ペコリンゴ

親切なクムジャさんのペコリンゴのレビュー・感想・評価

親切なクムジャさん(2005年製作の映画)
3.9
記録。
今実行に移す、13年越しの「作戦」。

パク・チャヌク監督の復讐三部作のラストを飾る作品。『オールド・ボーイ』でエゲツない復讐を見せられた後での本作、これもなかなか良き復讐。

ジャケ写やオープニングの映像が象徴するように、前2作とはかなり異なる印象を受ける。三部作初の女性主人公クムジャ役にイ・ヨンエを据えたこともあろうが、そこはかとなく耽美的である。

幼児誘拐殺人事件の犯人として13年間の服役を終えて出所したクムジャ。服役中の彼女は優しく同房の囚人たちに世話を焼き、その模範的な振る舞いから「親切なクムジャさん」と呼ばれていた。娑婆に出た彼女が今目指すものとは…。

清楚な容姿とそれを怪しく彩る赤いアイシャドウ。この印象的な容姿の他にもさまざまな表情を使い分けるイ・ヨンエが魅力的なのは言うまでもない。美しいものには棘がある、これを地でいく演技は恐ろしく、そして素敵だ。
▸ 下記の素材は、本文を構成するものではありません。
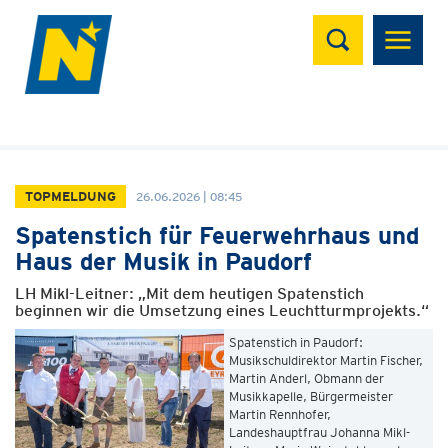
Suchen
TOPMELDUNG
26.06.2026 | 08:45
Spatenstich für Feuerwehrhaus und
Haus der Musik in Paudorf
LH Mikl-Leitner: „Mit dem heutigen Spatenstich
beginnen wir die Umsetzung eines Leuchtturmprojekts.“
Spatenstich in Paudorf:
Musikschuldirektor Martin Fischer,
Martin Anderl, Obmann der
Musikkapelle, Bürgermeister
Martin Rennhofer,
Landeshauptfrau Johanna Mikl-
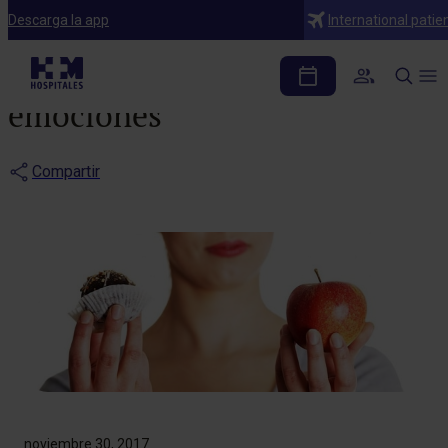
Noticias
Descarga la app
International patie
Comida, ansiedad y otras
emociones
Compartir
noviembre 30, 2017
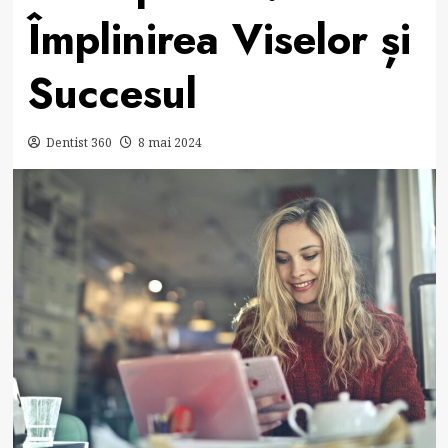
Împlinirea Viselor și
Succesul
Dentist 360
8 mai 2024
シン・ハギュンやカン・へジョンら前2作のキャストが役を変えて出演してるのも見所で、とりわけ前作『オールド・ボーイ』の主人公を演じたチェ・ミンシクの役所は非常に面白い。

恐らく復讐そのもののやり口としては本作が一番衝撃的。倫理などどこ吹く風だ。いや、これは有終の美と言って良いでしょう。